Whenever I see Cheech and Chong movies, or the movie Hair, I think of Uncle Mark. Everything he wore was denim. Blue-jeans, Jean jacket, even a denim soft cap to cover his long, shaggy hair when he didn’t feel like combing it. Our mother had a history of heavy drinking and meth use, but Uncle Mark was the first person we had ever seen who smoked marijuana. I couldn’t see the greatness of the weed that he seemed to enjoy smoking so much. It smelled like burned rope, and the stink would follow him everywhere he went. Uncle Mark didn’t work. He would often say that he was saving his energy for a true emergency – that way he would be useful when everyone else was exhausted. He would just sit at home all day smoking his pot and playing his guitar. It was as if the guy looked up the definition of hippie and followed it to the letter.

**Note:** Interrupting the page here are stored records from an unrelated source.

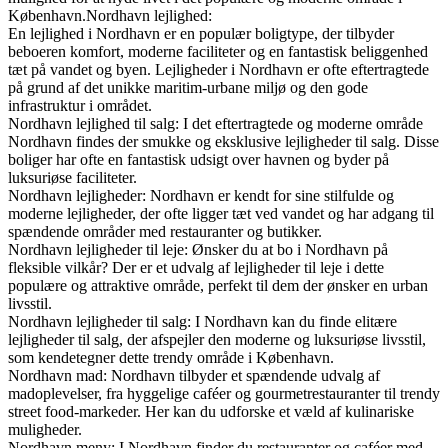
København.Nordhavn lejlighed:
En lejlighed i Nordhavn er en populær boligtype, der tilbyder
beboeren komfort, moderne faciliteter og en fantastisk beliggenhed
tæt på vandet og byen. Lejligheder i Nordhavn er ofte eftertragtede
på grund af det unikke maritim-urbane miljø og den gode
infrastruktur i området.
Nordhavn lejlighed til salg: I det eftertragtede og moderne område
Nordhavn findes der smukke og eksklusive lejligheder til salg. Disse
boliger har ofte en fantastisk udsigt over havnen og byder på
luksuriøse faciliteter.
Nordhavn lejligheder: Nordhavn er kendt for sine stilfulde og
moderne lejligheder, der ofte ligger tæt ved vandet og har adgang til
spændende områder med restauranter og butikker.
Nordhavn lejligheder til leje: Ønsker du at bo i Nordhavn på
fleksible vilkår? Der er et udvalg af lejligheder til leje i dette
populære og attraktive område, perfekt til dem der ønsker en urban
livsstil.
Nordhavn lejligheder til salg: I Nordhavn kan du finde elitære
lejligheder til salg, der afspejler den moderne og luksuriøse livsstil,
som kendetegner dette trendy område i København.
Nordhavn mad: Nordhavn tilbyder et spændende udvalg af
madoplevelser, fra hyggelige caféer og gourmetrestauranter til trendy
street food-markeder. Her kan du udforske et væld af kulinariske
muligheder.
Nordhavn meny: I Nordhavn finder du restauranter og caféer med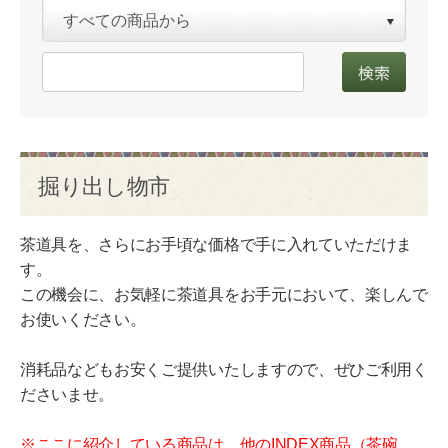
掘り出し物市
茶道具を、さらにお手頃な価格で手に入れていただけま
す。
この機会に、お気軽に茶道具をお手元において、楽しんで
お使いください。
消耗品などもお安くご提供いたしますので、ぜひご利用く
ださいませ。
※ここに紹介している商品は、他のINDEX商品（茶碗、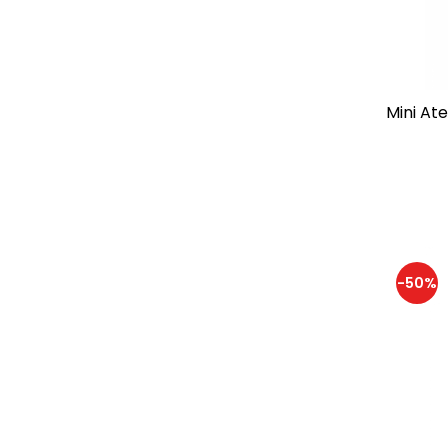
Waytoplay
(14)
Yellow Door
(1)
Mini At
-50%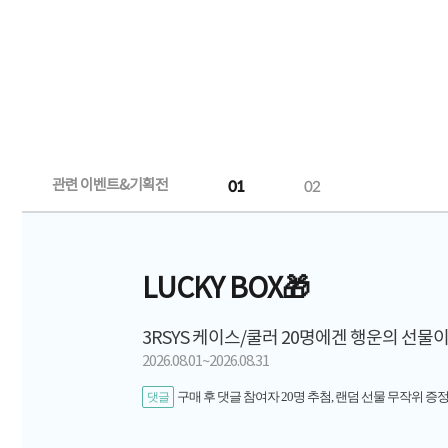
관련 이벤트&기획전
01
02
LUCKY BOX🎁
3RSYS 케이스/쿨러 20명에겐 행운의 선물이
2026.08.01~2026.08.31
구매 후 댓글 참여자 20명 추첨, 랜덤 선물 무작위 증정
댓글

Not surprisingly, Uncle Mark didn’t last long. Our mother didn’t throw him out like she did Uncle Bill- he sort of threw himself out. One morning, I woke up for school, spent the accustomed twenty minutes shaking Randy out of bed and then another five minutes rushing him to get dressed. Once he was dressed, we went downstairs, tiptoeing the whole way. We kept our book-bags by the front door so we wouldn’t have to waste time looking for them and end up being late for school. I pulled my backpack on and then turned around to help Randy put on his … then I froze. Uncle Mark was hanging half-way down the wall with a long white sheet tied around his neck. The other end of the sheet was tied to the wrought-iron railing at the top of the stairs. His mouth was closed, but I could see the tip of his purple-pink tongue poking out through his bluish colored lips. A slight trickle of blood ran down from the corner of his mouth and his eyes were open and staring.
“Don’t look at him Randy,” I said. “I’m going to get grandpa.”
Randy didn’t reply. As I ascended the stairs, taking care to avoid the section that Uncle Mark was hanging off of, I peered back down at Randy and froze again. He was sitting next to the door with his thumb in his mouth and rocking back and forth.